Настоящая проблема заключалась в политических отношениях между армией и парламентом. Три аспекта программы реформ регента особенно возмущали либералов. Первым был план покончить с тем, что осталось от независимости ландвера. Военные начальники рассматривали ландвер как отживший остаток ушедшей эпохи, но для многих либералов он оставался мощным воплощением идеала народной армии. Вторым предметом разногласий стало требование регента о трехлетнем периоде обучения для солдат линии. Либералы отвергли эту идею, отчасти из-за расходов, а отчасти потому, что считали - с некоторой долей справедливости - что трехлетний период был задуман не столько как военная, сколько как политическая мера, призванная обеспечить проникновение в солдат консервативных и милитаристских ценностей, а также обучение ведению войны. В основе обеих этих проблем лежал центральный вопрос об уникальном, внеконституционном праве монарха на командование - Kommandogewalt.8
Конфликт по поводу вооруженных сил был запрограммирован в прусской политической системе после 1848 года. Проблема имела как конституционное, так и более широкое культурное измерение. Конституционная проблема заключалась в том, что монарх и парламент обладали потенциально противоречивыми правами в отношении армии. Монарх отвечал за командные функции и в целом за состав и функциональность военного ведомства. Но именно парламент контролировал финансирование. С точки зрения короны, армия была организацией, связанной личной преданностью монарху и совершенно независимой от парламента. Либеральные парламентарии, напротив, считали, что их бюджетные полномочия подразумевают ограниченное право на совместное определение характера армии. Это подразумевало не только контроль за расходами, но и обеспечение того, чтобы армия отражала ценности более широкой политической культуры - именно этот последний вопрос и стал спусковым крючком, спровоцировавшим кризис Берлинского парламента в 1848 году. Для обеих сторон эти вопросы имели основополагающее значение. Вильгельм настаивал на том, что Kommandogewalt - неотъемлемый атрибут его суверенитета, а либералы считали, что сокращение их бюджетных полномочий или создание реакционной преторианской гвардии, заточенной под внутренние репрессии, сделает бессмыслицей полномочия, предоставленные парламенту по новой конституции.

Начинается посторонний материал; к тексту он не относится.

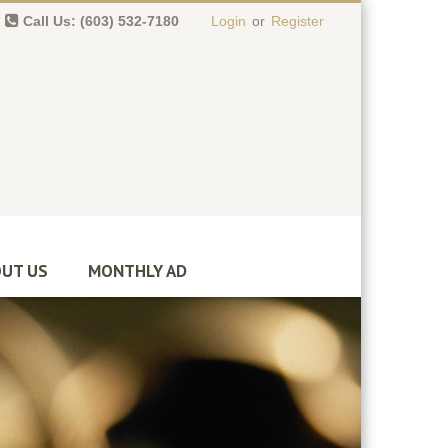
Call Us: (603) 532-7180
Login
or
Register
0 item(s)
-
$
0.00
UT US
MONTHLY AD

В результате военно-конституционного конфликта прусская конституционная система, созданная в 1848 году, постепенно зашла в тупик. В начале 1860 года правительство представило парламенту два законопроекта: один - о реформах, другой - об утверждении средств. Вильгельм рассматривал эти законопроекты как разные по своему конституционному статусу: допустимо, чтобы парламент имел право голоса в вопросе финансирования, поскольку бюджетные полномочия были неотъемлемым атрибутом собрания. С другой стороны, он не признавал за депутатами права вмешиваться в детали самой предлагаемой реформы, которая, по его мнению, относилась к сфере его власти. Парламент ответил на этот гамбит лишь предварительным выделением дополнительных средств - как оказалось, тактически неразумный шаг, поскольку он позволил правительству приступить к реализации первого этапа реформ, хотя окончательное одобрение еще не было получено.